Si bien es cierto  que vivimos en un mundo profundamente impactado por el egoísmo, el egocentrismo y otros perjudiciales males y antivalores, si a todos nos quedaran pocas horas o días de existencia, seguro que observaríamos todas las líneas telefónicas, los chats, correos electrónicos y otros medios saturándose de personas tratando de  comunicarse con alguien para decirle: ¡Perdóname! o  ¡te amo!
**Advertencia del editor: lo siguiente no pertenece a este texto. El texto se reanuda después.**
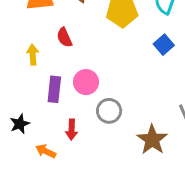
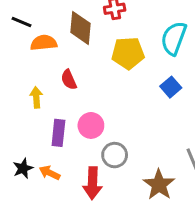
red arrow: (72, 130) -> (92, 183), moved, size x1.5
orange arrow: (46, 151) -> (50, 173), moved

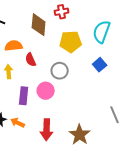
orange semicircle: (44, 43) -> (14, 46), moved
gray circle: (115, 155) -> (60, 71), moved
brown star: (159, 185) -> (80, 135), moved

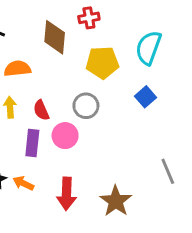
red semicircle: (31, 60) -> (41, 110), moved

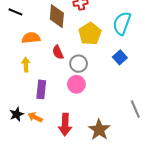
yellow pentagon: (102, 63) -> (90, 34), turned -30
red semicircle: (41, 110) -> (58, 52), moved
pink circle: (65, 136) -> (76, 84), moved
En el seno de nuestras familias, y en la sociedad a la que pertenecemos, resulta difícil expresar palabras como: ¡te quiero!, ¡perdóname!,  ¡ayúdame!, aunque debemos tomar el correcto rumbo que nos conduce a decirlo y llevarlo a la práctica por sus grandes beneficios, porque si vemos a  nuestro alrededor, notaremos  que  las personas  más felices y realizadas son la que han tenido la valentía y sabia decisión de convertir estas palabras en parte integral de su diario vivir, para de esta manera mejorar nuestra supervivencia como seres humanos y edificar una nación  soportada en los niveles de paz y esperanza que pobres y ricos necesitamos.

Estas razones tan ciertas y palpables, nos deben llenar de fortaleza y confianza, para tener como meta la plena vivencia de estos valores que Dios nos ha regalado, procurando siempre ir en auxilio de alguien que esté necesitado de misericordia, perdón y  amor, palpando los grandes resultados que engendra  en el desarrollo humano y la paz social el  hecho de que edifiquemos nuestras vidas en la vocación de bien y en el bienestar colectivo.

Para encarar los graves problemas que nos laceran y que nos impiden crecer individualmente y colectivamente, debemos asumir el rumbo propuesto,  por ser el instrumento más noble y eficaz que tenemos a nuestro alcance para vencer el mal  y  conducir por  senderos luminosos a nuestras  comunidades y al Estado, en procura del establecimiento de un mejor entorno social para las presentes y las futuras generaciones.

Todo lo expuesto,  nos llama y convoca a todos sin excepción a sumergirnos en un serio proceso de reflexión y cuestionamiento, a fin de determinar qué estamos dando de sí mismos para edificar y construir mejores familias y por ende una mejor sociedad, y sobre todo, para entender la dimensión  que tiene en su práctica colectiva: el amar, el servir y el dar.